A series proof problem:

[cosine]

If you say "add all the real numbers from a to b," you would get an infinite answer, but if you say "add all the intergers from a to b" you get a finite answer. The problem I pose to you SFNers is:

Prove that for any a and b that are not the same, prove that the infinite series summing all the rational numbers between them diverges.

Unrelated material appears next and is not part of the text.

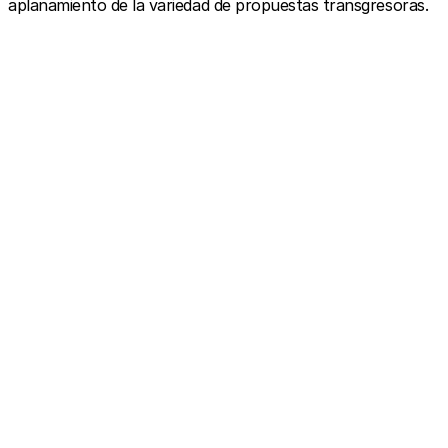
aplanamiento de la variedad de propuestas transgresoras.
View this post on Instagram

(Hint: You don't need to sum all of the rational numbers between a and b if you can show a series with only some of terms diverges.)

 

Edit: BTW, just to let you know, this is a little challenge problem I'm giving to the community that arised from a conversation between ecoli and me. Just so you don't think its hw or anything.

[ecoli]

that was quick!

[cosine]

that was quick!

I copied and pasted it from our conversation.

[matt grime]

Unless you specify some total ordering of the numbers there is no canonical way to add up the infinite set. Addition doesn't work like that.

 

You even rely on picking a series that diverges which is false on two counts: firstly there is no ordering so there is no such thing as a series, and secondly

 

1-1/2+1/3-1/4+1/5-...

 

converges to log 2, yet it has divergent subseries, moreover rearranging terms allows me to sum that puppy to log3/5 or something.

 

 

 

And the situation of adding "from" -a to a demonstrates that I can pick a total ordering which has a vaguely meaningful transfinite sum, quite possibly to almost any limit I wanted.

 

Presumably you were thinking of strictly positive numbers, and adding an infnite number of them which do not converge to zero.

[Lyssia]

Unless you specify some total ordering of the numbers there is no canonical way to add up the infinite set.

 

But the rationals are countable, right? A countable set isn't necessarily well-ordered?

 

Hm, but the rationals are dense.

 

Don't mind me, I forgot all my maths soon after I graduated.

[matt grime]

Any set is well ordered (or can be; it is not required to agree with the ordering of < that is given on the reals) if we assume the axiom of choice. How do you add the series x_n=1/n^2 and get pi^2/6? By adding the first term and the second and so on, and I'm certainly adding a countably infinite set....

 

the point is if you say to me "add up these numbers" i am entitled, nay necessitated, to say "what is the first, second, third term" etc, ie ask the order of summing as my example shows. it makes no sense otherwise. or to put it another way, no matter what the two people discussing this first thought, the question as asked is completely meaningless. I am asking them to demonstrate to me that they know how to sum something that is not either a finite sum or a series, because it is not an obvious thing to be able to do.

[cosine]

Any set is well ordered (or can be; it is not required to agree with the ordering of < that is given on the reals) if we assume the axiom of choice. How do you add the series x_n=1/n^2 and get pi^2/6? By adding the first term and the second and so on' date=' and I'm certainly adding a countably infinite set....

 

the point is if you say to me "add up these numbers" i am entitled, nay necessitated, to say "what is the first, second, third term" etc, ie ask the order of summing as my example shows. it makes no sense otherwise. or to put it another way, no matter what the two people discussing this first thought, the question as asked is completely meaningless. I am asking them to demonstrate to me that they know how to sum something that is not either a finite sum or a series, because it is not an obvious thing to be able to do.[/quote']

 

The entire reason I thought the question was interesting in the first place is because it asked you to evaluate a sum with no evident starting point. I had some arguements, but I realize that parts of them are faulty:

If a and b are either both positive or both negative, the problem reduces to first showing that between any two distinct reals there are two distinct rationals. And then showing between any two distinct rationals there are an infinite amount of rationals between them. Thus you sum a series whose terms do not approach zero.

If a and b are of opposite signs, then the fault in the question is that the result depends how you sum the series, since it is not absolutely convergent (based on the case above). So the question in this case is meaningless without a prescribed order. Sorry world.